Chilean stocks are expensive, but there’s still plenty of space for growth, according to JPMorgan.

Foreign investors, largely absent from the country’s rally so far this year, will have to look beyond current market valuations if they want to catch the next wave, Diego Celedon, head of equity research and strategy for the Southern Cone and Andes region at JPMorgan Chase & Co., said.

Diego Celedon

Source: J.P. Morgan

“In the past foreigners were the ones aggressively buying first,” Celedon said in a phone interview from Santiago. “Local investors turned optimistic before this time with the scenario of a possible change in the political cycle. Foreign investors have been buying only timidly because of the valuations.”

Chile’s IPSA benchmark index is up about 16 percent so far this year, the best performance in the region’s major markets after Argentina. Investors are betting that former President Sebastian Pinera will return to the seat in the November election and bring in a more market friendly government, cutting back on reforms implemented by sitting President Michelle Bachelet. The IPSA’s trailing price-to-earnings ratio has jumped to 21 times, while its blended forward 12-month price-to-earnings ratio is trading near 17.3 times, versus an average over the last 10 years of 15.4 times.

For comparison, Mexico’s IPC benchmark is at 17.2 times forward blended PE ratio, versus a 10-year average of 15.8 times. Brazil’s Ibovespa is cheaper, at 11.1 times compared to an average of 11.2 times.

Can the Chilean market run out of steam?

“We’re pretty confident that the market still has room to run and that will come not necessarily from an expansion of multiples, which are already at reasonable levels, but rather from expectations of higher corporate profits. If there’s a change in the political cycle towards a more pro-market government and higher economic growth, that should translate into better profit growth. If analysts start to incorporate the higher growth rates, then the valuation multiples should fall, giving the market some more breathing space.”

“If Chile were to grow at more or less its potential GDP growth rate, or about twice as much the current level, corporate profit growth could jump up to almost 20 percent per year.”

What would bring foreigners back to the local market en masse?

“For that to happen we need to see evidence that a new Pinera government is having an actual effect over company results and data, and that may happen once we have more details of his program. Particularly if some of the announcements he has made about infrastructure are feasible or not, and in simplifying some of Bachelet’s reforms, such as tax and labor.”

Which sectors may benefit the most in this scenario?

“Ever since we turned overweight on Chilean stocks last year, we’ve recommended looking for sectors that have the highest exposure to the local domestic cycle.
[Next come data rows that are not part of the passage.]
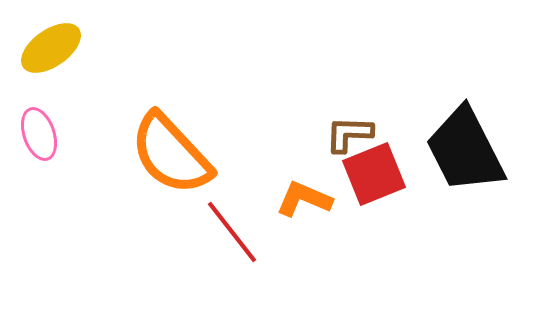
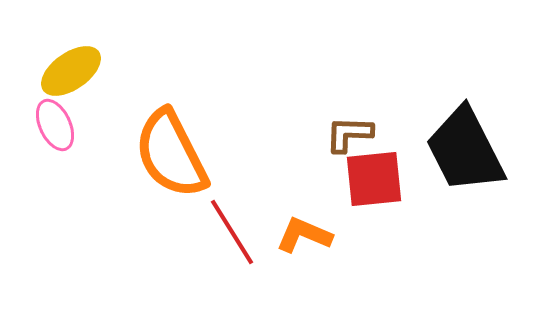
yellow ellipse: moved 20 px right, 23 px down
pink ellipse: moved 16 px right, 9 px up; rotated 6 degrees counterclockwise
orange semicircle: rotated 16 degrees clockwise
red square: moved 5 px down; rotated 16 degrees clockwise
orange L-shape: moved 36 px down
red line: rotated 6 degrees clockwise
Our favorite sector because of this is banks as the two biggest ones, Banco de Chile and Banco Santander Chile, are 100 percent focused on the local market. If the economy starts to grow, then inflation should pick up and that should be good for the banks as they have a large exposure of their assets to inflation-indexed instruments. Among banks we recommend Banco de Chile.”

“We like utilities for the same reason. We recommend Enel Chile as it’s exposed to the local market and has a cheap valuation.”